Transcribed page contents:
• • • • •

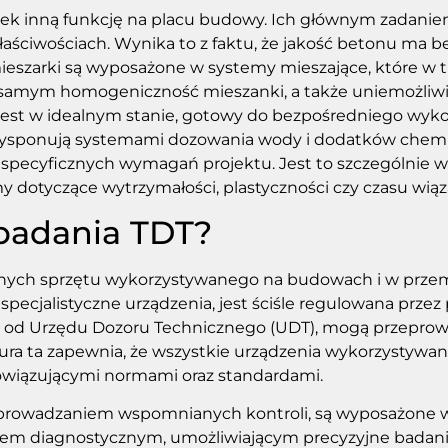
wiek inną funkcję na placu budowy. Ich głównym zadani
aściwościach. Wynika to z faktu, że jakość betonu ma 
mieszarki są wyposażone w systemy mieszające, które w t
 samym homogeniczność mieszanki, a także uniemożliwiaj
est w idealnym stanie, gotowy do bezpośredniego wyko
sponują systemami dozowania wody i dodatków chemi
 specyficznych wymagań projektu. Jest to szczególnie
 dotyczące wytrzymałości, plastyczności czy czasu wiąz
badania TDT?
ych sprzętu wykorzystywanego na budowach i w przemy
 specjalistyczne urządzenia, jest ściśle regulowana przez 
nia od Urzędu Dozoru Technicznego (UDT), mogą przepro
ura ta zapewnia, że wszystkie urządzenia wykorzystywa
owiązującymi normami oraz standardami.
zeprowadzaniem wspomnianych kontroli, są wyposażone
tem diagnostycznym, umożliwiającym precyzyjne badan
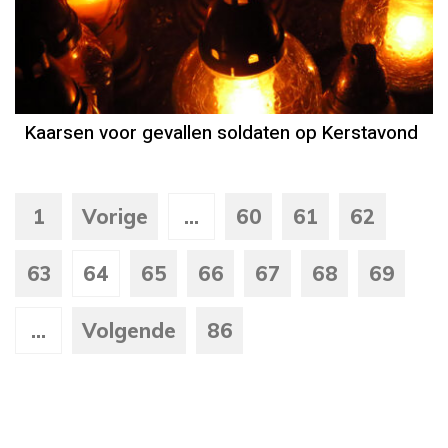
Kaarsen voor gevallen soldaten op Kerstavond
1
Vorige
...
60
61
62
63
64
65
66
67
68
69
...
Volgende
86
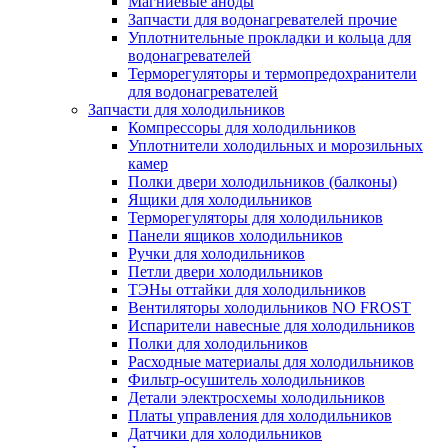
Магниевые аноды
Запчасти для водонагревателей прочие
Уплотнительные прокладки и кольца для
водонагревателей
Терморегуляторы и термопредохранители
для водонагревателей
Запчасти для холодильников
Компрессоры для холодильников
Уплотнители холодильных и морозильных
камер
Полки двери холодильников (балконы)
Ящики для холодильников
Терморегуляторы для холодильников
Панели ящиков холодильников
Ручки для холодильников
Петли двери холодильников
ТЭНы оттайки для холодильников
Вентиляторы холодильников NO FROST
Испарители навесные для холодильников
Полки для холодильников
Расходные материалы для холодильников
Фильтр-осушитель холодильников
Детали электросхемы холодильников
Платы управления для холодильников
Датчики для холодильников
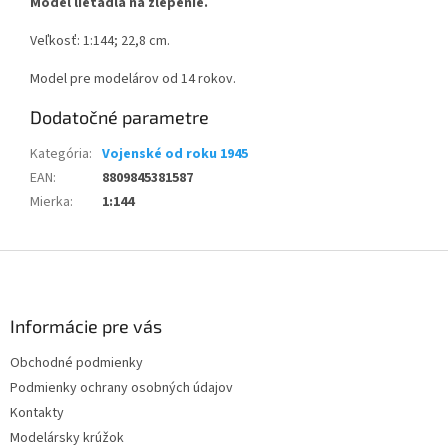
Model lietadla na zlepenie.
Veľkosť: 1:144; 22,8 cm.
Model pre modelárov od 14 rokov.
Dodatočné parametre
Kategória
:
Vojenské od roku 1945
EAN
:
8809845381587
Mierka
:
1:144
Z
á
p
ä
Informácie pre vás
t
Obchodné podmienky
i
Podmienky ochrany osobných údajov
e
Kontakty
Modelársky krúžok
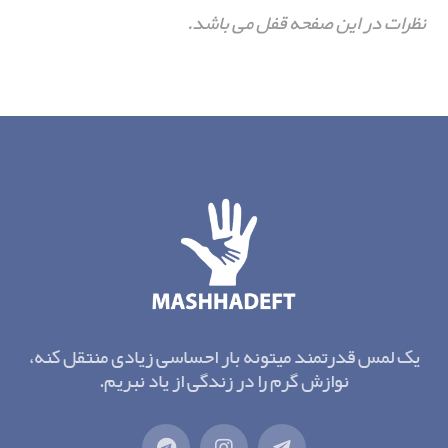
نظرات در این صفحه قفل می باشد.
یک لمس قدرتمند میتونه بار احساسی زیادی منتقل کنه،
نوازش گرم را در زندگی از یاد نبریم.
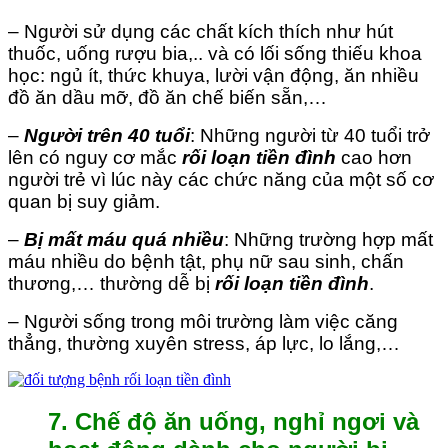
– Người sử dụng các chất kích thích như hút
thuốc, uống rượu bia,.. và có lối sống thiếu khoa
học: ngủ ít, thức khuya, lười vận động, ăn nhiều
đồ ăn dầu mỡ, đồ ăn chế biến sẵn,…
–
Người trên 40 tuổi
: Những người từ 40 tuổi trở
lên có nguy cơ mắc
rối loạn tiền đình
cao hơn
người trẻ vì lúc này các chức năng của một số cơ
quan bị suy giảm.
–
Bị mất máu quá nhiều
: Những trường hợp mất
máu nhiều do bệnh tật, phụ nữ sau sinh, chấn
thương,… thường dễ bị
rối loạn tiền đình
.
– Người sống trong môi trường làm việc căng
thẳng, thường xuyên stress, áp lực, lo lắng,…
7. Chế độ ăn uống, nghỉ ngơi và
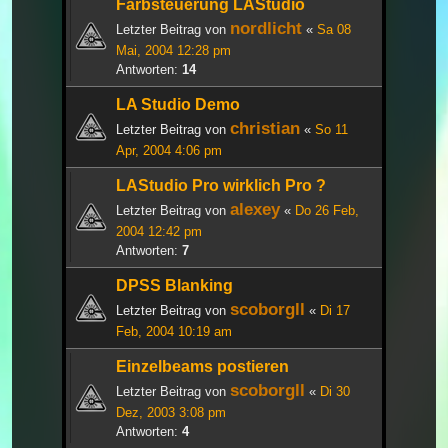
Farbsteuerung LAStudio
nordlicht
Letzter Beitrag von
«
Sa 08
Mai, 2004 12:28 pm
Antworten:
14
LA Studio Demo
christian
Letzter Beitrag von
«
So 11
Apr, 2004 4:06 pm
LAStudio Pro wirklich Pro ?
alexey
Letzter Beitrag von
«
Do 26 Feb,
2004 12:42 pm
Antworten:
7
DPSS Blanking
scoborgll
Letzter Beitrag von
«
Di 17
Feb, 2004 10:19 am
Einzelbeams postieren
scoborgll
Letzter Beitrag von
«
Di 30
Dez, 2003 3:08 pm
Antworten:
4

• • • • •

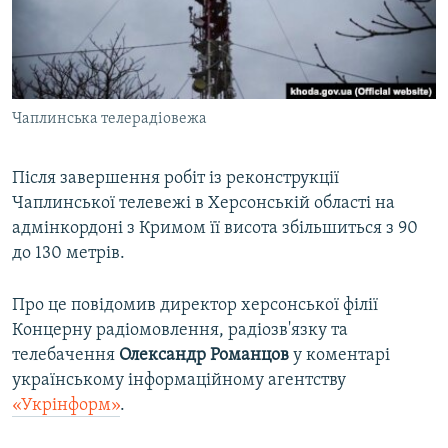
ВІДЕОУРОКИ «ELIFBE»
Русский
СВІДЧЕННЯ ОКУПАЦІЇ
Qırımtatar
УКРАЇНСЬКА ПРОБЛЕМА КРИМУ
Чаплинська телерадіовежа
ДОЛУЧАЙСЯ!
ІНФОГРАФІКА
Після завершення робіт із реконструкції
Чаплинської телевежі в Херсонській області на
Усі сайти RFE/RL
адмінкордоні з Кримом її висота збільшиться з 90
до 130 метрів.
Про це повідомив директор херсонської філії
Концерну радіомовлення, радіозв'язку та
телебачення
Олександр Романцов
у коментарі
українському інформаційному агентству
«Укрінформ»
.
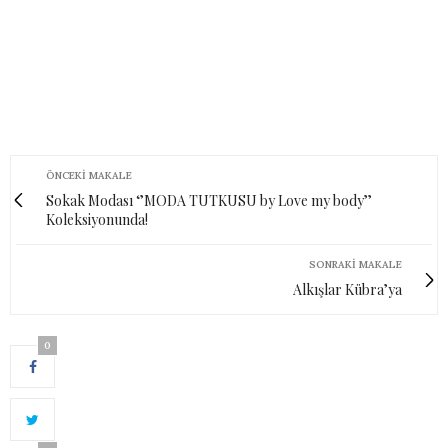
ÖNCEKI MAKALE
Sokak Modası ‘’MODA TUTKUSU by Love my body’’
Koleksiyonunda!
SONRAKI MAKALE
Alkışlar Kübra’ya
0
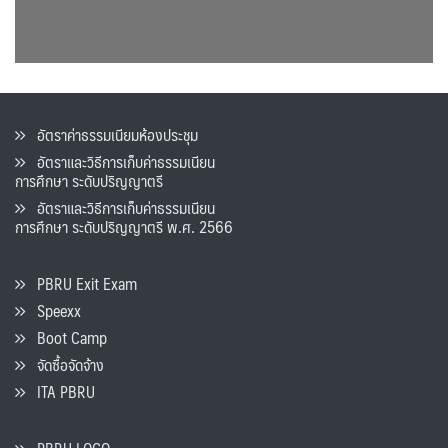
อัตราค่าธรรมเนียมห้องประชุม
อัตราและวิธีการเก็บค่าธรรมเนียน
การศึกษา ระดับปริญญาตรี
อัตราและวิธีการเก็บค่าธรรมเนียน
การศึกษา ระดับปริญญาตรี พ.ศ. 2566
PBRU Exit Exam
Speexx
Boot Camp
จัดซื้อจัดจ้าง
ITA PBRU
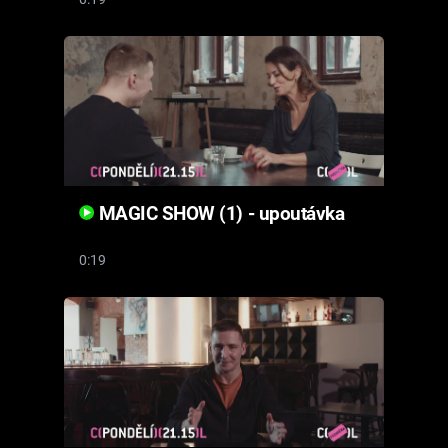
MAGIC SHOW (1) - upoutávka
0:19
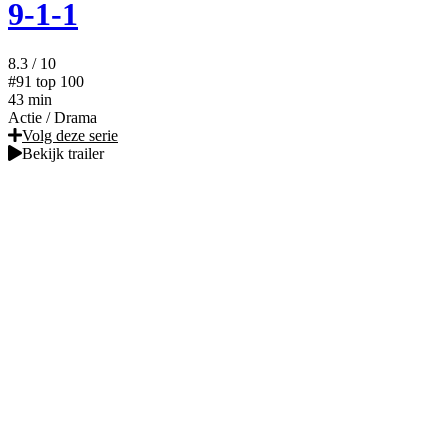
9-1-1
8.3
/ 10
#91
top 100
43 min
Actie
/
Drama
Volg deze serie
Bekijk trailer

• • • • •

▸ Problem description
Work from the entries above. Set down exactly and only the lines from the line with "wiek inną funkcję" to the line with "Терморегуляторы и термопредохранители", both included, and leave the pictures out.

▸ Solution to the problem
wiek inną funkcję na placu budowy. Ich głównym zadani
aściwościach. Wynika to z faktu, że jakość betonu ma 
mieszarki są wyposażone w systemy mieszające, które w t
 samym homogeniczność mieszanki, a także uniemożliwiaj
est w idealnym stanie, gotowy do bezpośredniego wyko
sponują systemami dozowania wody i dodatków chemi
 specyficznych wymagań projektu. Jest to szczególnie
 dotyczące wytrzymałości, plastyczności czy czasu wiąz
badania TDT?
ych sprzętu wykorzystywanego na budowach i w przemy
 specjalistyczne urządzenia, jest ściśle regulowana przez 
nia od Urzędu Dozoru Technicznego (UDT), mogą przepro
ura ta zapewnia, że wszystkie urządzenia wykorzystywa
owiązującymi normami oraz standardami.
zeprowadzaniem wspomnianych kontroli, są wyposażone
tem diagnostycznym, umożliwiającym precyzyjne badan
Kaarsen voor gevallen soldaten op Kerstavond
1
Vorige
...
60
61
62
63
64
65
66
67
68
69
...
Volgende
86
Магниевые аноды
Запчасти для водонагревателей прочие
Уплотнительные прокладки и кольца для
водонагревателей
Терморегуляторы и термопредохранители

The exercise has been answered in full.